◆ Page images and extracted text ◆
########

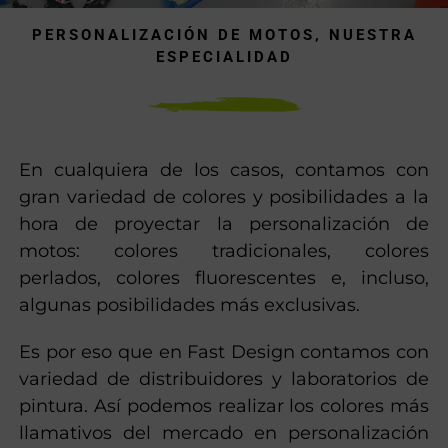
PERSONALIZACIÓN DE MOTOS, NUESTRA
ESPECIALIDAD
En cualquiera de los casos, contamos con
gran variedad de colores y posibilidades a la
hora de proyectar la personalización de
motos: colores tradicionales, colores
perlados, colores fluorescentes e, incluso,
algunas posibilidades más exclusivas.
Es por eso que en Fast Design contamos con
variedad de distribuidores y laboratorios de
pintura. Así podemos realizar los colores más
llamativos del mercado en personalización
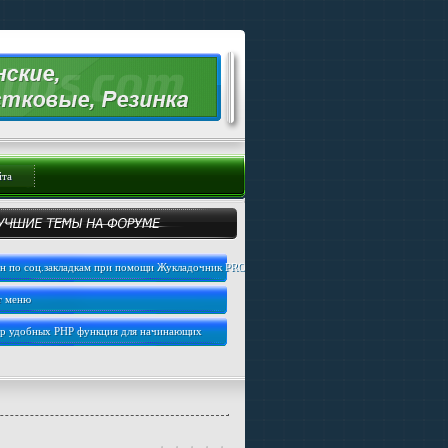
йта
н по соц.закладкам при помощи Жукладочник PRO
т меню
ер удобных PHP функция для начинающих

########

◆ Exercise instructions ◆
Restate the data above verbatim, skipping every image.

◆ Answer space ◆
PERSONALIZACIÓN DE MOTOS, NUESTRA
ESPECIALIDAD
En cualquiera de los casos, contamos con
gran variedad de colores y posibilidades a la
hora de proyectar la personalización de
motos: colores tradicionales, colores
perlados, colores fluorescentes e, incluso,
algunas posibilidades más exclusivas.
Es por eso que en Fast Design contamos con
variedad de distribuidores y laboratorios de
pintura. Así podemos realizar los colores más
llamativos del mercado en personalización
йта
н по соц.закладкам при помощи Жукладочник PRO
т меню
ер удобных PHP функция для начинающих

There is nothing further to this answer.